This is not the first time that statins have shown promise in reducing
risk for cancer. Other studies have hinted that these drugs may play a
role in preventing certain types of cancer, including breast cancer.

In the new study of more than 33,000 individuals with hepatitis B
followed from 1997 to 2008, those who took a statin were less likely to
develop liver cancer, when compared to participants who were not
prescribed statins. What’s more, the longer a person took statins, the
greater the liver-cancer risk reduction. Study participants were
prescribed the statins to treat high cholesterol levels. Overall, 1,021
people developed liver cancer during the study period.

More research is needed to see how statins may lower liver cancer risk
among people with hepatitis B, the researchers said.

“Statins have potential protective effects against cancers [and]
carriers of hepatitis B virus infection have a substantial risk of [liver]
carcinoma,” said Dr.
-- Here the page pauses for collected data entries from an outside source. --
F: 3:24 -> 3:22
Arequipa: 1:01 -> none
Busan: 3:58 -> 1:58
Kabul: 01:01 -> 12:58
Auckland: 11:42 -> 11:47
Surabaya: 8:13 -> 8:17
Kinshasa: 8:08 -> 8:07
Pau-Chung Chen, a professor of environmental medicine
and epidemiology at National Taiwan University, in Taipei. “Statin use is
not only a benefit to preventing cardiovascular diseases, but also an
additional, convenient and acceptable strategy for preventing
hepatocellular carcinoma,” or liver cancer, Chen said.

However, statins can cause a potentially dangerous rise in liver
enzymes and liver damage. Regular liver function tests are required for
all people who take statins.

The study appeared online Jan. 23 in the Journal of Clinical
Oncology
.

“This is exciting and unequivocally solid research,” said Dr. Eugene
Schiff, a professor of medicine and director of the Center for Liver
Diseases at the University of Miami Miller School of Medicine.
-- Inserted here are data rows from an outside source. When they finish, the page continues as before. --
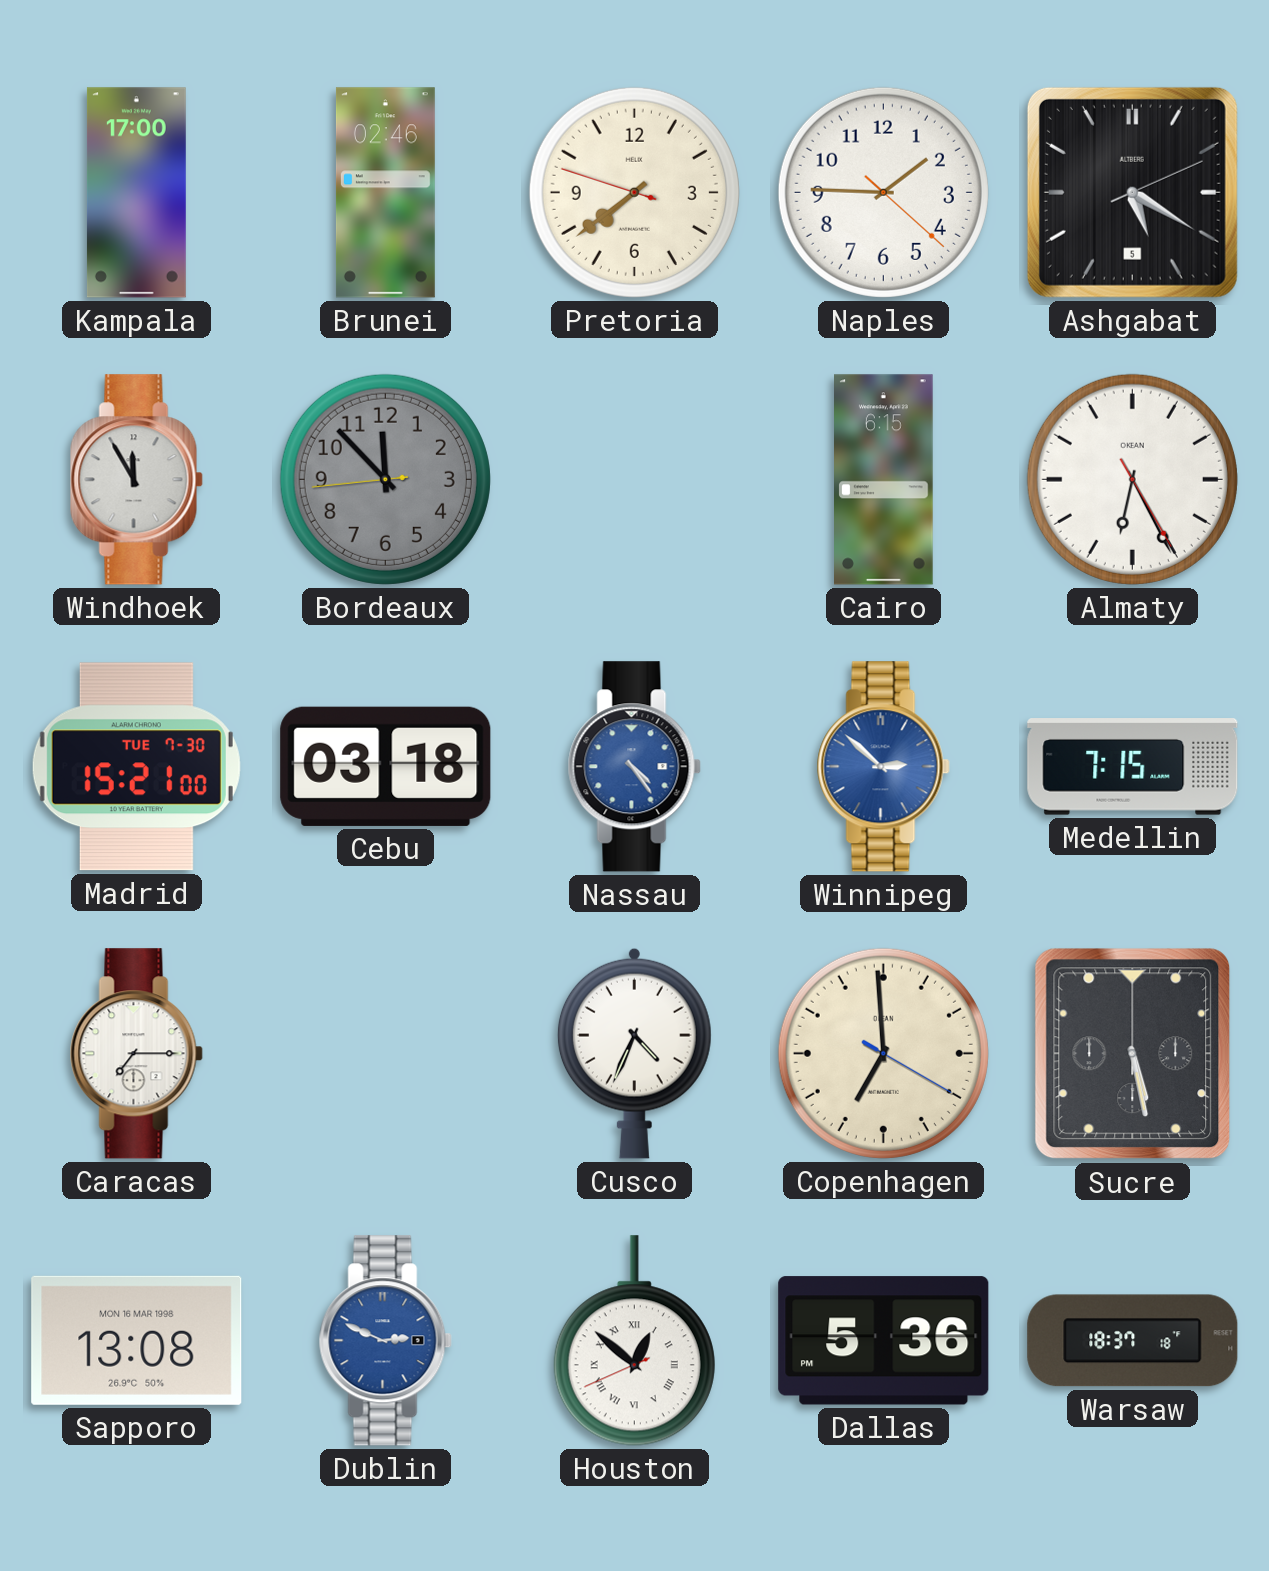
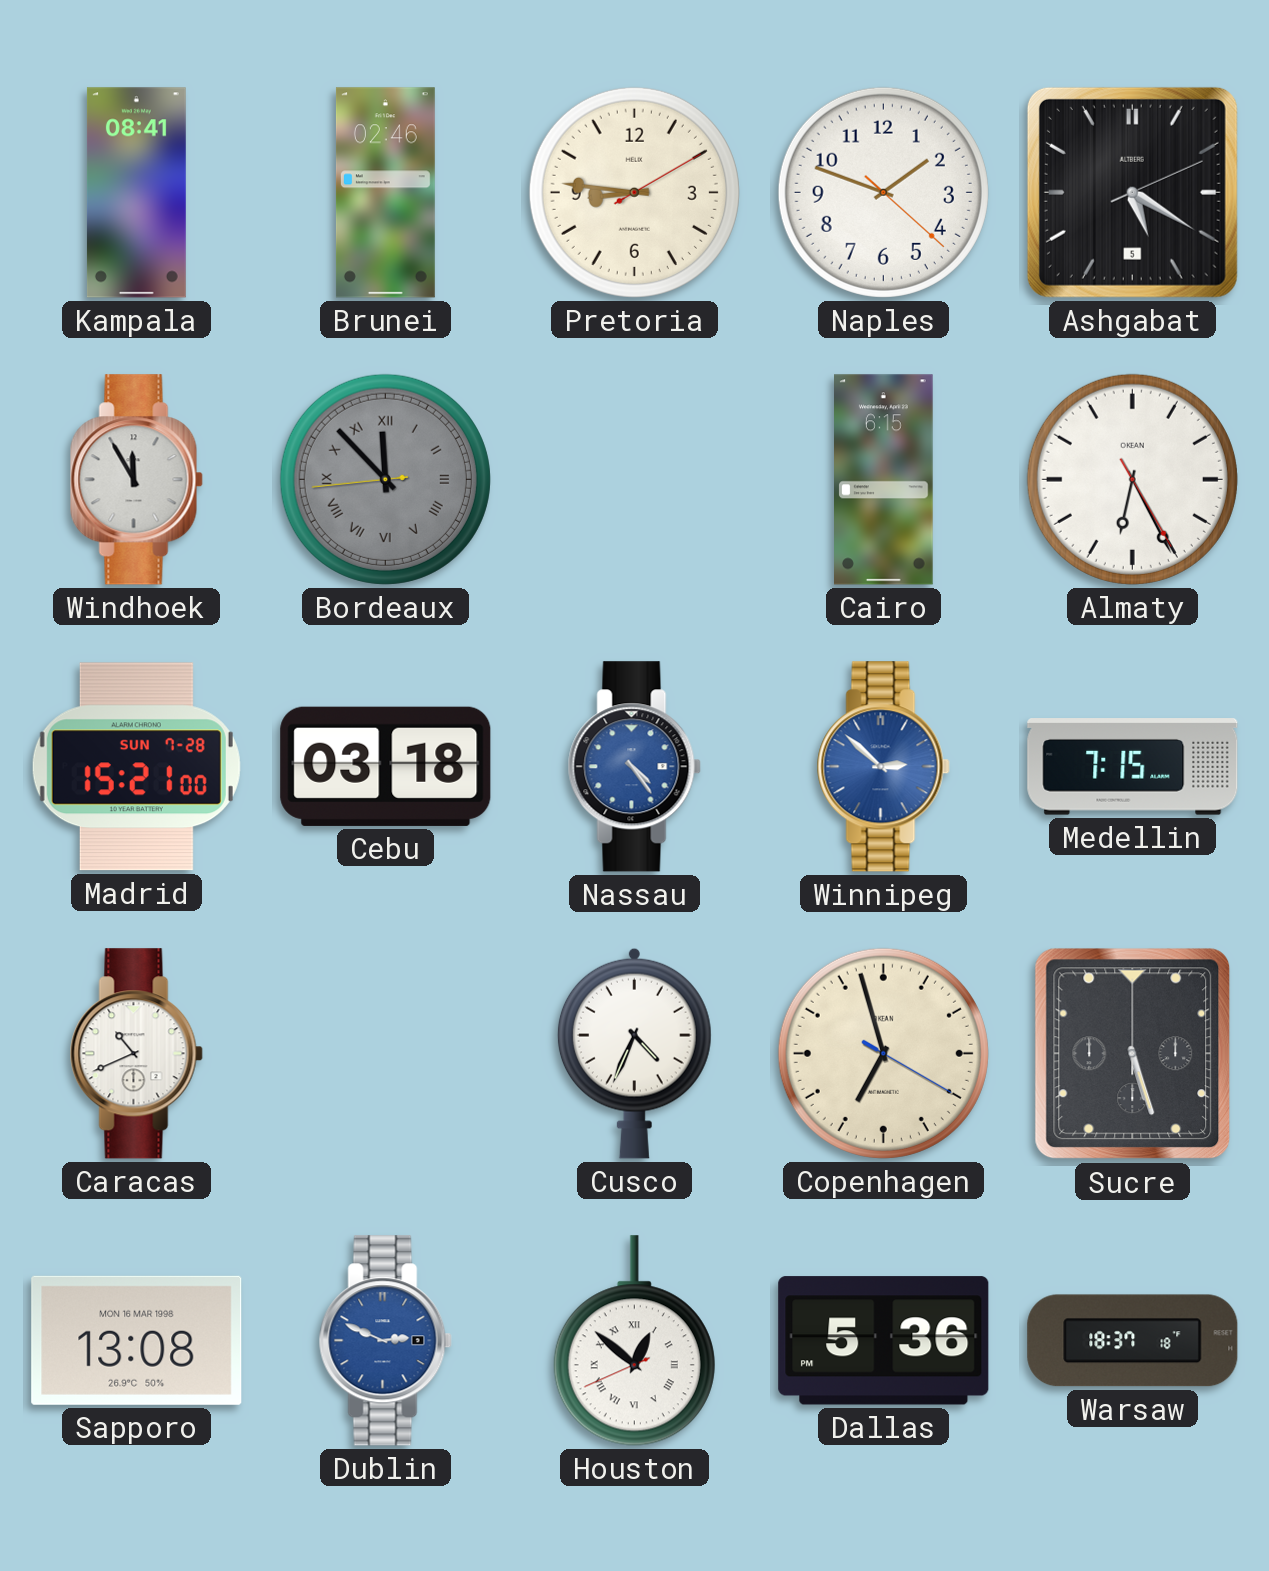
Kampala: 17:00 -> 08:41
Pretoria: 7:38 -> 8:46
Naples: 1:45 -> 1:48
Bordeaux numerals: Arabic -> Roman
Madrid date: TUE 7-30 -> SUN 7-28
Caracas: 7:15 -> 10:41
Copenhagen: 6:59 -> 6:57
Sucre: 5:28 -> 5:27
“One of the issues is that statins are relatively contraindicated in
people with liver disease,” Schiff said. But “the take-home message for
people with hepatitis B or anybody with liver disease is that statins are
safe. This re-emphasizes the point that if someone has chronic hepatitis B
and there is an indication for statins, they should get them and they may
be beneficial far beyond lowering cholesterol: They may also reduce their
risk for liver cancer.”

Dr. David Bernstein, chief of hepatology at North Shore University
Hospital and Long Island Jewish Medical Center in Manhasset, N.Y., is more
cautious. “In almost all other liver conditions, cirrhosis must be present
before [liver cancer] develops,” he said. During cirrhosis, scar tissue
replaces healthy liver tissue. “Statins must be used with caution in
patients with cirrhosis, which can limit their use in patients with liver
disease at risk of developing liver cancer,” he said. “Further studies are
needed in this patient population to confirm these findings.”

More information

For information on

hepatitis B , visit the U.S. National Digestive Diseases
Information Clearinghouse.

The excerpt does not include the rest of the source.